Meyer and defensive coordinator Luke Fickell have gone on record as preferring to expand the rotation beyond four, but the current state of the line group has things tipping in favor of Vrabel's keeping things more limited.
"We'd like to rotate but the injury to Michael Bennett and we had a little attrition," he said in reference to Bennett missing the first three games with a groin injury and the exit of a couple of other players who were expected to return at end this fall but transferred or gave up football. "It's all about the D-coordinator and the D-line coach trusting some of those young players because most of them are first-year guys."
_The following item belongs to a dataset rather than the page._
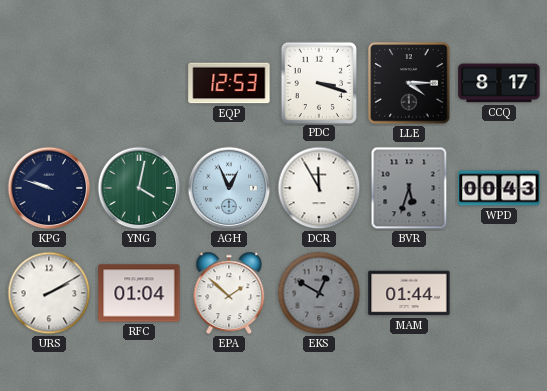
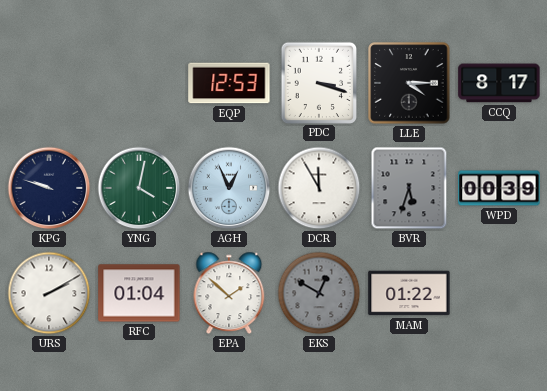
WPD: 00:43 -> 00:39
MAM: 01:44 -> 01:22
Freshmen Noah Spence, Adolphus Washington and Tommy Schutt have gotten reps in every game so far, but the five-star recruits are getting acclimated to the college game. They join a pool of backups that also includes ends J.T. Moore and Steve Miller along with tackle Joel Hale.
"The other guys have to improve," Meyer sad. "If they were better, they'd play more. I'd much rather have six, seven guys roll through there. You can't have guys playing 80 plays.
"Adolphus Washington and Noah Spence right now are not real strong against the run, but they are good pass rushers. Adolphus Washington is going to be special, but he's not a full-time player yet."
Ready For More
Even Jordan Hall was surprised at how many carries he received – 17 – last week in his season debut last week.
The senior running back was not declared "in" for the contest against the Golden Bears until the middle of the week, but he ended up taking the majority of the reps while youngsters Brionte Dunn and Rod Smith were relegated to the sidelines.
With another week to continue the healing process from summer foot surgery, Hall is feeling ready to play an even bigger role.
"This might seem funny but I kind of like to run between the tackles and get outside," said the 5-9, 194-pounder said. "I like to look at myself as a physical runner. I'm gonna try to show a little bit more of that this week because I let one person tackle me last week and I really wasn't happy about it."